(TASK BRIEF):
Write out the records again, exactly, leaving none out.

(DATA FOR REVIEW):
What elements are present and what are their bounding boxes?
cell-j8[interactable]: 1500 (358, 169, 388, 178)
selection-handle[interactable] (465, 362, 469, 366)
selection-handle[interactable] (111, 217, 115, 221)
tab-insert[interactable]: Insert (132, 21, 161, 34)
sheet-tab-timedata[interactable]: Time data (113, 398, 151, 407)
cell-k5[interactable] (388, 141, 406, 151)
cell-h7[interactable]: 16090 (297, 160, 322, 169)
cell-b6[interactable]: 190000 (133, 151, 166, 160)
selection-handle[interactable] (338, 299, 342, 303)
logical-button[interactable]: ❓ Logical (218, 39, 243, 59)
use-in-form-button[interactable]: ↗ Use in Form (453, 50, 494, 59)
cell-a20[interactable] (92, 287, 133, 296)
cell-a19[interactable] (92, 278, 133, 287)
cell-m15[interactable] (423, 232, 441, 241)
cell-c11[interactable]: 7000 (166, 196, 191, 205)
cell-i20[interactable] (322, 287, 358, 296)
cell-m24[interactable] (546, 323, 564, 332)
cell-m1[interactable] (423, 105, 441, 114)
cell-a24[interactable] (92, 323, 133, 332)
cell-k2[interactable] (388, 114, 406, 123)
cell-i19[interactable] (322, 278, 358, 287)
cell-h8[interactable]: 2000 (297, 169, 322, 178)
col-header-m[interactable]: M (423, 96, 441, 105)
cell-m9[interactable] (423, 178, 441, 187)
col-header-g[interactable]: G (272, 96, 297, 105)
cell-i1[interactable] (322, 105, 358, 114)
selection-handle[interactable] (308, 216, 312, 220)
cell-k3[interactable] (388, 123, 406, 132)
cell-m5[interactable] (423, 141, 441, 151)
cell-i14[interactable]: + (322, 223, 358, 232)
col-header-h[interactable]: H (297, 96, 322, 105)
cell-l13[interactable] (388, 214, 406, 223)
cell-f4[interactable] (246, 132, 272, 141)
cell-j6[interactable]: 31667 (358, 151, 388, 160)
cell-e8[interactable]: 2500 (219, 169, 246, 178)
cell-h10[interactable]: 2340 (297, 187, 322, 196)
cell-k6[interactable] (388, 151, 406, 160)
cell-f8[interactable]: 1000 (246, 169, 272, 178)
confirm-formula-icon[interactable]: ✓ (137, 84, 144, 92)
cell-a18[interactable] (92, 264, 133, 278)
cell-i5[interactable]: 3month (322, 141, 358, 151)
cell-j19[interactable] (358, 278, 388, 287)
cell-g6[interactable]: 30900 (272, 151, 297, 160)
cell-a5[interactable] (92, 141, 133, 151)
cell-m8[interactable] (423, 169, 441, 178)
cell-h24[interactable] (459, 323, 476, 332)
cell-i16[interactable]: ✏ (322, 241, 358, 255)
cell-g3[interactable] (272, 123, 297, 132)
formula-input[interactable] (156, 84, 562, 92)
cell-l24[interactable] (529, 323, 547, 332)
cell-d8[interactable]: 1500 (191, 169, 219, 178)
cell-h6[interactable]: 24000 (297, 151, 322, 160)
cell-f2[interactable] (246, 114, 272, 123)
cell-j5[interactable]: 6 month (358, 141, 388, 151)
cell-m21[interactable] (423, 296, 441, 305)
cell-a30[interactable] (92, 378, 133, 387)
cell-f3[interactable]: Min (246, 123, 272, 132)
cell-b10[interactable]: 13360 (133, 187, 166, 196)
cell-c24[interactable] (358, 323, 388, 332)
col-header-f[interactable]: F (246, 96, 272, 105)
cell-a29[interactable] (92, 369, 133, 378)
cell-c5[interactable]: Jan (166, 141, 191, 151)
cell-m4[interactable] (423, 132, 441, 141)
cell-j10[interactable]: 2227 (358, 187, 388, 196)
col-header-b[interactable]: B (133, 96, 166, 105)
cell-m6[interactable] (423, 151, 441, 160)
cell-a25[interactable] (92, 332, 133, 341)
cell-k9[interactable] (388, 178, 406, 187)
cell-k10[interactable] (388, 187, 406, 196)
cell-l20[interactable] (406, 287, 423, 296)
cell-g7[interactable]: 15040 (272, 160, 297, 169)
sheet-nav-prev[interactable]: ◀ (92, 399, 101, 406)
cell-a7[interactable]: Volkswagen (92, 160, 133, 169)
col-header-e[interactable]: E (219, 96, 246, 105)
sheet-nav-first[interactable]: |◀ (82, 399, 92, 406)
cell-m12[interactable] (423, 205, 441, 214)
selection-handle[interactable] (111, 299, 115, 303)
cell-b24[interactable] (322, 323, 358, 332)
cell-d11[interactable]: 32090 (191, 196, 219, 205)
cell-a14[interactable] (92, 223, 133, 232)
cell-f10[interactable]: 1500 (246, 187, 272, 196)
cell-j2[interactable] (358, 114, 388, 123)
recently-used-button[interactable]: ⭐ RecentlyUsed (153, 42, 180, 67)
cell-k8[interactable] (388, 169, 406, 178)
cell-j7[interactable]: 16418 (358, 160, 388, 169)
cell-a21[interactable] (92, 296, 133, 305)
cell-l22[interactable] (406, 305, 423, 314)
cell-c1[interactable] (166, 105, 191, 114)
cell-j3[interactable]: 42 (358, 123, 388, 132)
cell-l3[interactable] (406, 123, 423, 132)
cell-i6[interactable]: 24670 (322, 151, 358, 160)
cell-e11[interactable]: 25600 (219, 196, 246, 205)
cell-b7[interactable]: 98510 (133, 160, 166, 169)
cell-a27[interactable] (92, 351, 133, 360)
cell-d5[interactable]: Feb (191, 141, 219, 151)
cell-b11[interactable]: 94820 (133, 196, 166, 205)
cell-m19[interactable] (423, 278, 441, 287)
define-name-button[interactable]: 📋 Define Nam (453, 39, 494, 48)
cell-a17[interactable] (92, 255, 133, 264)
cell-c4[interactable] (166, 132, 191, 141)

(ANSWER AREA):
What elements are present and what are their bounding boxes?
cell-j8[interactable]: 1500 (358, 169, 388, 178)
selection-handle[interactable] (465, 362, 469, 366)
selection-handle[interactable] (111, 217, 115, 221)
tab-insert[interactable]: Insert (132, 21, 161, 34)
sheet-tab-timedata[interactable]: Time data (113, 398, 151, 407)
cell-k5[interactable] (388, 141, 406, 151)
cell-h7[interactable]: 16090 (297, 160, 322, 169)
cell-b6[interactable]: 190000 (133, 151, 166, 160)
selection-handle[interactable] (338, 299, 342, 303)
logical-button[interactable]: ❓ Logical (218, 39, 243, 59)
use-in-form-button[interactable]: ↗ Use in Form (453, 50, 494, 59)
cell-a20[interactable] (92, 287, 133, 296)
cell-a19[interactable] (92, 278, 133, 287)
cell-m15[interactable] (423, 232, 441, 241)
cell-c11[interactable]: 7000 (166, 196, 191, 205)
cell-i20[interactable] (322, 287, 358, 296)
cell-m24[interactable] (546, 323, 564, 332)
cell-m1[interactable] (423, 105, 441, 114)
cell-a24[interactable] (92, 323, 133, 332)
cell-k2[interactable] (388, 114, 406, 123)
cell-i19[interactable] (322, 278, 358, 287)
cell-h8[interactable]: 2000 (297, 169, 322, 178)
col-header-m[interactable]: M (423, 96, 441, 105)
cell-m9[interactable] (423, 178, 441, 187)
col-header-g[interactable]: G (272, 96, 297, 105)
cell-i1[interactable] (322, 105, 358, 114)
selection-handle[interactable] (308, 216, 312, 220)
cell-k3[interactable] (388, 123, 406, 132)
cell-m5[interactable] (423, 141, 441, 151)
cell-i14[interactable]: + (322, 223, 358, 232)
col-header-h[interactable]: H (297, 96, 322, 105)
cell-l13[interactable] (388, 214, 406, 223)
cell-f4[interactable] (246, 132, 272, 141)
cell-j6[interactable]: 31667 (358, 151, 388, 160)
cell-e8[interactable]: 2500 (219, 169, 246, 178)
cell-h10[interactable]: 2340 (297, 187, 322, 196)
cell-k6[interactable] (388, 151, 406, 160)
cell-f8[interactable]: 1000 (246, 169, 272, 178)
confirm-formula-icon[interactable]: ✓ (137, 84, 144, 92)
cell-a18[interactable] (92, 264, 133, 278)
cell-i5[interactable]: 3month (322, 141, 358, 151)
cell-j19[interactable] (358, 278, 388, 287)
cell-g6[interactable]: 30900 (272, 151, 297, 160)
cell-a5[interactable] (92, 141, 133, 151)
cell-m8[interactable] (423, 169, 441, 178)
cell-h24[interactable] (459, 323, 476, 332)
cell-i16[interactable]: ✏ (322, 241, 358, 255)
cell-g3[interactable] (272, 123, 297, 132)
formula-input[interactable] (156, 84, 562, 92)
cell-l24[interactable] (529, 323, 547, 332)
cell-d8[interactable]: 1500 (191, 169, 219, 178)
cell-h6[interactable]: 24000 (297, 151, 322, 160)
cell-f2[interactable] (246, 114, 272, 123)
cell-j5[interactable]: 6 month (358, 141, 388, 151)
cell-m21[interactable] (423, 296, 441, 305)
cell-a30[interactable] (92, 378, 133, 387)
cell-f3[interactable]: Min (246, 123, 272, 132)
cell-b10[interactable]: 13360 (133, 187, 166, 196)
cell-c24[interactable] (358, 323, 388, 332)
col-header-f[interactable]: F (246, 96, 272, 105)
cell-a29[interactable] (92, 369, 133, 378)
cell-c5[interactable]: Jan (166, 141, 191, 151)
cell-m4[interactable] (423, 132, 441, 141)
cell-j10[interactable]: 2227 (358, 187, 388, 196)
col-header-b[interactable]: B (133, 96, 166, 105)
cell-m6[interactable] (423, 151, 441, 160)
cell-a25[interactable] (92, 332, 133, 341)
cell-k9[interactable] (388, 178, 406, 187)
cell-k10[interactable] (388, 187, 406, 196)
cell-l20[interactable] (406, 287, 423, 296)
cell-g7[interactable]: 15040 (272, 160, 297, 169)
sheet-nav-prev[interactable]: ◀ (92, 399, 101, 406)
cell-a7[interactable]: Volkswagen (92, 160, 133, 169)
col-header-e[interactable]: E (219, 96, 246, 105)
sheet-nav-first[interactable]: |◀ (82, 399, 92, 406)
cell-m12[interactable] (423, 205, 441, 214)
selection-handle[interactable] (111, 299, 115, 303)
cell-b24[interactable] (322, 323, 358, 332)
cell-d11[interactable]: 32090 (191, 196, 219, 205)
cell-a14[interactable] (92, 223, 133, 232)
cell-f10[interactable]: 1500 (246, 187, 272, 196)
cell-j2[interactable] (358, 114, 388, 123)
recently-used-button[interactable]: ⭐ RecentlyUsed (153, 42, 180, 67)
cell-k8[interactable] (388, 169, 406, 178)
cell-j7[interactable]: 16418 (358, 160, 388, 169)
cell-a21[interactable] (92, 296, 133, 305)
cell-l22[interactable] (406, 305, 423, 314)
cell-c1[interactable] (166, 105, 191, 114)
cell-j3[interactable]: 42 (358, 123, 388, 132)
cell-l3[interactable] (406, 123, 423, 132)
cell-i6[interactable]: 24670 (322, 151, 358, 160)
cell-e11[interactable]: 25600 (219, 196, 246, 205)
cell-b7[interactable]: 98510 (133, 160, 166, 169)
cell-a27[interactable] (92, 351, 133, 360)
cell-d5[interactable]: Feb (191, 141, 219, 151)
cell-b11[interactable]: 94820 (133, 196, 166, 205)
cell-m19[interactable] (423, 278, 441, 287)
define-name-button[interactable]: 📋 Define Nam (453, 39, 494, 48)
cell-a17[interactable] (92, 255, 133, 264)
cell-c4[interactable] (166, 132, 191, 141)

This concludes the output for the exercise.